To date, there has been no infectious agent identified to inhibit MR1 surface expression to modulate immune recognition. Our study provides evidence that multiple herpesvirus infections can inhibit MR1 surface expression, whereas adenovirus infection could not. This indicates that the ability of virus infection to control MR1 surface expression is preserved across multiple herpesviruses, suggesting evolutionary conservation.

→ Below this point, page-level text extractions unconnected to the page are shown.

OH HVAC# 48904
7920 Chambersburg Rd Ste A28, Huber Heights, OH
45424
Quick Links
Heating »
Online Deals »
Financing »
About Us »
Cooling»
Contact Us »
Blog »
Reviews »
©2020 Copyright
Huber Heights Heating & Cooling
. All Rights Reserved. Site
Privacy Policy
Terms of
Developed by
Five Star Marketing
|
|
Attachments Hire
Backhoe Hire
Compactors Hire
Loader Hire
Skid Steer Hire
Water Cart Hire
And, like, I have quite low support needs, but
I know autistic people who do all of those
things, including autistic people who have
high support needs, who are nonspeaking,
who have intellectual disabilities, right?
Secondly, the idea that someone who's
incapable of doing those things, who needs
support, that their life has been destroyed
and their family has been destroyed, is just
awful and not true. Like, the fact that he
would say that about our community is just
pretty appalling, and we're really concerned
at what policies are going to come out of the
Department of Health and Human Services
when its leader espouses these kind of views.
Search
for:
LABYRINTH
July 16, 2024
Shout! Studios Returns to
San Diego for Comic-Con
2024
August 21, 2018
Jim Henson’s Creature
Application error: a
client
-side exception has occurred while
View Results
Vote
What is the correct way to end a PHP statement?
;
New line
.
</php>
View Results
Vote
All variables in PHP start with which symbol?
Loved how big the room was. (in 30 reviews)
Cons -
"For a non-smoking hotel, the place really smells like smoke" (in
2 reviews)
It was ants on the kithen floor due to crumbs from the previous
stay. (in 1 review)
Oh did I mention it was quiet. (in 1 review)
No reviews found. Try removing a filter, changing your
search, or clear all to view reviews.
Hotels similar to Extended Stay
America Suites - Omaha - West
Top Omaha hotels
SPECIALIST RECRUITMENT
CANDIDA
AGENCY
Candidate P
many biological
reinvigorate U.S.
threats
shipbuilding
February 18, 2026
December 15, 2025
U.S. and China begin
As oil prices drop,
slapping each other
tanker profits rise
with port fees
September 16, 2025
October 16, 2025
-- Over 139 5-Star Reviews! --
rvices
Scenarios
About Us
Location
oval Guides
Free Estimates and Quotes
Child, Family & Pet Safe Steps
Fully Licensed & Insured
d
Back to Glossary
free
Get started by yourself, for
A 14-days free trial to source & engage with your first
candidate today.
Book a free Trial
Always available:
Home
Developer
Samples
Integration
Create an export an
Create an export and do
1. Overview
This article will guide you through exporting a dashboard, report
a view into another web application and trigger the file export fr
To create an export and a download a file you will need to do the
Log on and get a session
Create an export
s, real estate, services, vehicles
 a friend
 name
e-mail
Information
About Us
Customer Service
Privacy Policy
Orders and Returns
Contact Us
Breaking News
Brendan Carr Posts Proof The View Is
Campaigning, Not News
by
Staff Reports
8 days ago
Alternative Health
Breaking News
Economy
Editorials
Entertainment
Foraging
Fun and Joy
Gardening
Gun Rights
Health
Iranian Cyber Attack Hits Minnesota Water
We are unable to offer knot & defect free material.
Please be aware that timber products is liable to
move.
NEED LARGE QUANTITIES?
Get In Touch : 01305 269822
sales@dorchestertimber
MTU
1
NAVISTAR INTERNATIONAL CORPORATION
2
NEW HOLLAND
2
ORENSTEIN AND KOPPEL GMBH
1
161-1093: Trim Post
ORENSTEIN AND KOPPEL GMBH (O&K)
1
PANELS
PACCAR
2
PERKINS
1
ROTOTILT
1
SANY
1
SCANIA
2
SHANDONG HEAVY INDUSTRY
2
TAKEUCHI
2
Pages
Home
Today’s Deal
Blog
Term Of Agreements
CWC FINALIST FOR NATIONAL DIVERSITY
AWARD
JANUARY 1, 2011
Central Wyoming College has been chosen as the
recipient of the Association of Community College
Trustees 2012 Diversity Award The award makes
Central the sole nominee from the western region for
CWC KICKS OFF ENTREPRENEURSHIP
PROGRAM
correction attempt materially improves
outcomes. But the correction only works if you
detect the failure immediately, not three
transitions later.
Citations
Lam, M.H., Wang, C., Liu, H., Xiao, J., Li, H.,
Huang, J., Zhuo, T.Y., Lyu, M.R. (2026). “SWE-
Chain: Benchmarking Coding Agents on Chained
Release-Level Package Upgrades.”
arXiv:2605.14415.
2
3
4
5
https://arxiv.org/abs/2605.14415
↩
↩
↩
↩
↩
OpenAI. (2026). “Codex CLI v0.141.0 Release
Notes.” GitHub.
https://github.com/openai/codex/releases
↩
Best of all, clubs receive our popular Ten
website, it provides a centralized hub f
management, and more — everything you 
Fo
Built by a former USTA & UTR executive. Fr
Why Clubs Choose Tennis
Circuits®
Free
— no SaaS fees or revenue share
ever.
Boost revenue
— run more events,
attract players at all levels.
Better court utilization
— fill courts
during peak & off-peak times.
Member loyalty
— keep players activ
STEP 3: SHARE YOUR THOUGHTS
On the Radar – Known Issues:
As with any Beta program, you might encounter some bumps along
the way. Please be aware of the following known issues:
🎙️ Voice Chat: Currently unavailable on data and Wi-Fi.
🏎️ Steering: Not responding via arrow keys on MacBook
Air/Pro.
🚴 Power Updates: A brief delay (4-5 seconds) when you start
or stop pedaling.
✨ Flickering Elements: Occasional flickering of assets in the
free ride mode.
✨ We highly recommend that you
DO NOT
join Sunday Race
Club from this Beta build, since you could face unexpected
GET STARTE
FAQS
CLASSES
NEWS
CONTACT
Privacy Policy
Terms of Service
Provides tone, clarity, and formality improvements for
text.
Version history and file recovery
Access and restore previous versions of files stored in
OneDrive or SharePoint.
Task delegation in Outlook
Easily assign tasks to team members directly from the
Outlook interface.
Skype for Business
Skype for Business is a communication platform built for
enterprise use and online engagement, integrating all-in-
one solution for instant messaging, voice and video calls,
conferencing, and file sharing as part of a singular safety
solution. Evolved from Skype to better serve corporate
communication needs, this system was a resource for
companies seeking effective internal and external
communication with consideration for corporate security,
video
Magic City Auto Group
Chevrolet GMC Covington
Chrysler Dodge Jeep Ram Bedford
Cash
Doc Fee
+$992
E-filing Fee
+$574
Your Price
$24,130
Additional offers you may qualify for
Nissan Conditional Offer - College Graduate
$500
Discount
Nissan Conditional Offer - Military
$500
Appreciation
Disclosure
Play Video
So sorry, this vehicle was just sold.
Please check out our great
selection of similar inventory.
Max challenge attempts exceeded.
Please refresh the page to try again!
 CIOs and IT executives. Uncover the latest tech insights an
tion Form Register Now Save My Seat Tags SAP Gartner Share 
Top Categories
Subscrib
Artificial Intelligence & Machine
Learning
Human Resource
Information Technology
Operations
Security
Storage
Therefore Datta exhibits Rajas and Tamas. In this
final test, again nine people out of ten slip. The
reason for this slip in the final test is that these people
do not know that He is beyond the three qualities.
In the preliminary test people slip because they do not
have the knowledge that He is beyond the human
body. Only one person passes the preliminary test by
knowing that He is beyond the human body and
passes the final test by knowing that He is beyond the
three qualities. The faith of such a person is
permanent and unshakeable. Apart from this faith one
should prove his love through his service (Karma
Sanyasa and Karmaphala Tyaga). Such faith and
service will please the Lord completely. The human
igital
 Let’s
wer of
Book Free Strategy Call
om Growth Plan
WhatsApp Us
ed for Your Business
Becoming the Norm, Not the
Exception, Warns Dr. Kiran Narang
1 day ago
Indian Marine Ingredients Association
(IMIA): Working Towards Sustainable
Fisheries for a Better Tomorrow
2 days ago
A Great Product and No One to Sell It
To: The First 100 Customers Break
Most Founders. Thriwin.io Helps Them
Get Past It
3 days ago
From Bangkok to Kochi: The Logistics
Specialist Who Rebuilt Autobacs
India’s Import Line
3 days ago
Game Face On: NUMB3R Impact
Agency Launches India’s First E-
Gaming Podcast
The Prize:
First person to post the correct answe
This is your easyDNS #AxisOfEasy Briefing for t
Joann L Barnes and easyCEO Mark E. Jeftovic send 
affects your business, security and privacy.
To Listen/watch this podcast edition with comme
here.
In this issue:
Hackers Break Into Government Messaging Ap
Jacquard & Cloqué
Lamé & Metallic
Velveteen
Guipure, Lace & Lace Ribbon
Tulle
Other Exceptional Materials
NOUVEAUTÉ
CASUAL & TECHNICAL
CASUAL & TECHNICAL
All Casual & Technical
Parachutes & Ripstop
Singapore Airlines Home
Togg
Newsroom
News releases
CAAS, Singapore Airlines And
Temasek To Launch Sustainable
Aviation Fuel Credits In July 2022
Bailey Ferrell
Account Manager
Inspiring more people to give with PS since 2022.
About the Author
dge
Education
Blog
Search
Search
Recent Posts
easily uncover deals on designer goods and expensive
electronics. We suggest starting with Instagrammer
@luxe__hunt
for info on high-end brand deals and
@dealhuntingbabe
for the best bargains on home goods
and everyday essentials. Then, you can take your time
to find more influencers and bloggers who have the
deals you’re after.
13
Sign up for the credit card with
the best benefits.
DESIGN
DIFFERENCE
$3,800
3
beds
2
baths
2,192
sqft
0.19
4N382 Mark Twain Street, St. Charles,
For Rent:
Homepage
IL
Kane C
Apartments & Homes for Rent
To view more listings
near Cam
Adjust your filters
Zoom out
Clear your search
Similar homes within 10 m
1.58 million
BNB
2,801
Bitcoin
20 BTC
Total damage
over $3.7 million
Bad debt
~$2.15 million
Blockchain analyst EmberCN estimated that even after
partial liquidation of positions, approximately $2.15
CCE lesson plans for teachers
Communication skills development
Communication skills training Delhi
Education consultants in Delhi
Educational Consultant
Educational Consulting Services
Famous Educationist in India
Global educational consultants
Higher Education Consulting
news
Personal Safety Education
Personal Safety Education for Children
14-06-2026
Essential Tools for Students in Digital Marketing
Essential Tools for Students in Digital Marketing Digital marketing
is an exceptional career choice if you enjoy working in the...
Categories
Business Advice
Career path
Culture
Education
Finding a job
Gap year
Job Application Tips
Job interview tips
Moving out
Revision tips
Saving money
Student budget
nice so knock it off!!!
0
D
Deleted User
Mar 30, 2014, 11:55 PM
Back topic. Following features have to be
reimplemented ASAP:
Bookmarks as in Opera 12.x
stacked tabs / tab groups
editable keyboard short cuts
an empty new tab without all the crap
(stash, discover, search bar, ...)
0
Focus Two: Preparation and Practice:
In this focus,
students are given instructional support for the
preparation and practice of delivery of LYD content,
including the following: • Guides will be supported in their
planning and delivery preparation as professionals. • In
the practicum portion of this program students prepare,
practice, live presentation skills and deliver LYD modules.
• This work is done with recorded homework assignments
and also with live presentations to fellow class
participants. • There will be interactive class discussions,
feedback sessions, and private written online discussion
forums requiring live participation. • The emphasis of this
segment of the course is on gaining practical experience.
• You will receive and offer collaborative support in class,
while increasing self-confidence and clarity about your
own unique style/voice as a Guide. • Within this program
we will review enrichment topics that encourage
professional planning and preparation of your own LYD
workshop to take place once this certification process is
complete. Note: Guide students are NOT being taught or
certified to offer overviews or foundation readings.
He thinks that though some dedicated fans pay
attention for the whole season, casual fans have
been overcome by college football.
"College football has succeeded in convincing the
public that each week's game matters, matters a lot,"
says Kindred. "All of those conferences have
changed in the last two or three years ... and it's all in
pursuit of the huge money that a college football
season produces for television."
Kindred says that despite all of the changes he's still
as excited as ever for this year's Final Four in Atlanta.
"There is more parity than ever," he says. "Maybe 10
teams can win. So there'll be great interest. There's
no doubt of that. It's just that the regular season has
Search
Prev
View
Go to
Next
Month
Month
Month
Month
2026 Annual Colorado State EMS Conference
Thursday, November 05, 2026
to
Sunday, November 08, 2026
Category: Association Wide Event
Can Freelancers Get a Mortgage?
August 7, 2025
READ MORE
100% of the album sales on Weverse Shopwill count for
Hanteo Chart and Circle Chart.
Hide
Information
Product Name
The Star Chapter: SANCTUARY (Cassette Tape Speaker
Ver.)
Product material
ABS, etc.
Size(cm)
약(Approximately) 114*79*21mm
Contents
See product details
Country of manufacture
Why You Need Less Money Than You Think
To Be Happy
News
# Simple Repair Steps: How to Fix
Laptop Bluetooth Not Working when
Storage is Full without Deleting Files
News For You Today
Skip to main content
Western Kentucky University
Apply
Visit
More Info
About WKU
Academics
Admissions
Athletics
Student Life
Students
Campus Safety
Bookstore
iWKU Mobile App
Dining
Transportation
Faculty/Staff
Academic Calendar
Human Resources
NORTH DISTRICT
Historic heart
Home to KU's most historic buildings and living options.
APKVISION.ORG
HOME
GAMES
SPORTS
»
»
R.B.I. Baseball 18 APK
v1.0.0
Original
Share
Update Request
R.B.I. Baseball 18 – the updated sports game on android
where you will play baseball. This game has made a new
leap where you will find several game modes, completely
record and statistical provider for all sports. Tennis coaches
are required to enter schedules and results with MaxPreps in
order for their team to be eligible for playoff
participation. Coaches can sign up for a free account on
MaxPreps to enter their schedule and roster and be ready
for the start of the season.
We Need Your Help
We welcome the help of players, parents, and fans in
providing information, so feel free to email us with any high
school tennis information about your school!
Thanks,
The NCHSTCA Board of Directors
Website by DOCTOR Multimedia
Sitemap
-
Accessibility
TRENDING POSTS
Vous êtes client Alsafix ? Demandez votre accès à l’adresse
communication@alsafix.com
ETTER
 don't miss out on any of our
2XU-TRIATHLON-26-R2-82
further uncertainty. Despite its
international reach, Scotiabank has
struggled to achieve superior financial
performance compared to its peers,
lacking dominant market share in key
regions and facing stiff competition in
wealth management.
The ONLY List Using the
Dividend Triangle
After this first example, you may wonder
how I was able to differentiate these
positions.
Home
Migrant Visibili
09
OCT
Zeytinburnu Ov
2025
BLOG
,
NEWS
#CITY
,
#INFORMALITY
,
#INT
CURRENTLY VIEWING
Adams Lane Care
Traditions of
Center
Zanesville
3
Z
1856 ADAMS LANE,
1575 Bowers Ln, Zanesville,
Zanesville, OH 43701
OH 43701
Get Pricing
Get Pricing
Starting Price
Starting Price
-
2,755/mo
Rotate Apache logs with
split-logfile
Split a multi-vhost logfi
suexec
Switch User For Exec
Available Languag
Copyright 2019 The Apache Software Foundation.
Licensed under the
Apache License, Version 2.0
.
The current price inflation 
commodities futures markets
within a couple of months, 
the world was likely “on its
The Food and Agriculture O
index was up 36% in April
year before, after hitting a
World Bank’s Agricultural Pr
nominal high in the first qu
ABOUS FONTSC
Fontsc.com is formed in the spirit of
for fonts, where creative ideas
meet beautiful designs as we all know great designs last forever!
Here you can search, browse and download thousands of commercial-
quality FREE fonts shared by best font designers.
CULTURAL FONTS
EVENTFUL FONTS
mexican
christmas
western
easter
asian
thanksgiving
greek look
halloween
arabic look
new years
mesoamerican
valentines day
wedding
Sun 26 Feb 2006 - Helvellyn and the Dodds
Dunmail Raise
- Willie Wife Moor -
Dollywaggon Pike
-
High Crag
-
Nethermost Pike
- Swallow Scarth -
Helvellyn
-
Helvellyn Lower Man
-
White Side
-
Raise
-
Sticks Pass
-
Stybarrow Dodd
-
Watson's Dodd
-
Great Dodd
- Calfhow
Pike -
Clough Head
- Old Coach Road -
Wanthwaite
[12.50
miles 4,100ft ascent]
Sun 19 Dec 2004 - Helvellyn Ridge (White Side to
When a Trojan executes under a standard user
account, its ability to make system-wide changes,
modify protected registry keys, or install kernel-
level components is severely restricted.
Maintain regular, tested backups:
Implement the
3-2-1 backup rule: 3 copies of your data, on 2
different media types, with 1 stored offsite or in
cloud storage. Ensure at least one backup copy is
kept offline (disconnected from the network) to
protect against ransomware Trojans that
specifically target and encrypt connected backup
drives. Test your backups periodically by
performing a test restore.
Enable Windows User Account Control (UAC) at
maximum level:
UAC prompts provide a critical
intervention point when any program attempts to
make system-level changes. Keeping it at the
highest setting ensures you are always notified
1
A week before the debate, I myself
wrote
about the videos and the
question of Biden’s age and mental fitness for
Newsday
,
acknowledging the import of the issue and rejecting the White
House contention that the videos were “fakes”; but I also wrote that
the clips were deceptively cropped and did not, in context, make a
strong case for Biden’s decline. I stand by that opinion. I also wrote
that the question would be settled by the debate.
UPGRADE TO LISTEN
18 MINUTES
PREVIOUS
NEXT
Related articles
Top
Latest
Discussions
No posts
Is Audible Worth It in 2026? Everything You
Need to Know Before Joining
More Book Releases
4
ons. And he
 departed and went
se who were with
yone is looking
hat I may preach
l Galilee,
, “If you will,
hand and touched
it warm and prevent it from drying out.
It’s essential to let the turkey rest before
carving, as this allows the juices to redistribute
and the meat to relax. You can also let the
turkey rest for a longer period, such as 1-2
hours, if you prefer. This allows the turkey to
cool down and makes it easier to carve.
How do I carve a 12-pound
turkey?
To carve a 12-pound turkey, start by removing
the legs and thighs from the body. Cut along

The failure of adenovirus to mediate this strongly indicates that MR1 regulation is not a global response to viral infection but that it is rather a virus-driven set of specific strategies that herpesviruses have evolved.

Focusing on regulation of MR1 by HSV-1 infection, it is clear that such control was exquisitely sensitive to the timing of ligand addition. Pre-treatment of cells with MR1 ligand induced the protein to mature and become resistant to viral-dependent targeting in both endogenous and overexpressed MR1. It is known that ligand binding to MR1 acts as a driver to initiate the trafficking of molecules to the cell surface, where it can be recognized by MAIT cells. The inability of HSV-1 infection to efficiently target ligand-bound MR1 suggests that such Ag binding could induce a change in the structure/glycosylation of MR1 that allows it to escape viral-mediated regulation. Alternatively, mature MR1 traffics to a cellular compartment not accessible to a HSV-1-encoded immunoevasin(s). It also supports the hypothesis that HSV-1 can only target MR1 in a pre-Golgi compartment and not surface-plasma-membrane-associated MR1. Interestingly, HCMV infection could efficiently target MR1 either pre- or post-treatment with ligand, suggesting that these related viruses may have evolved additional or different mechanisms to target MR1. This reflects the myriad of alternative mechanisms used by individual herpesviruses to control expression of MHC and MHC-like molecules (Schmiedel and Mandelboim, 2017; Schuren et al., 2016). This observation of apparent differential regulation of MR1 expression by individual viruses also suggests that herpesviruses may have evolved specific mechanisms to target MR1 under selective pressure from the MR1:MAIT cell axis in an analogous manner to control exerted by classical MHC-restricted responses.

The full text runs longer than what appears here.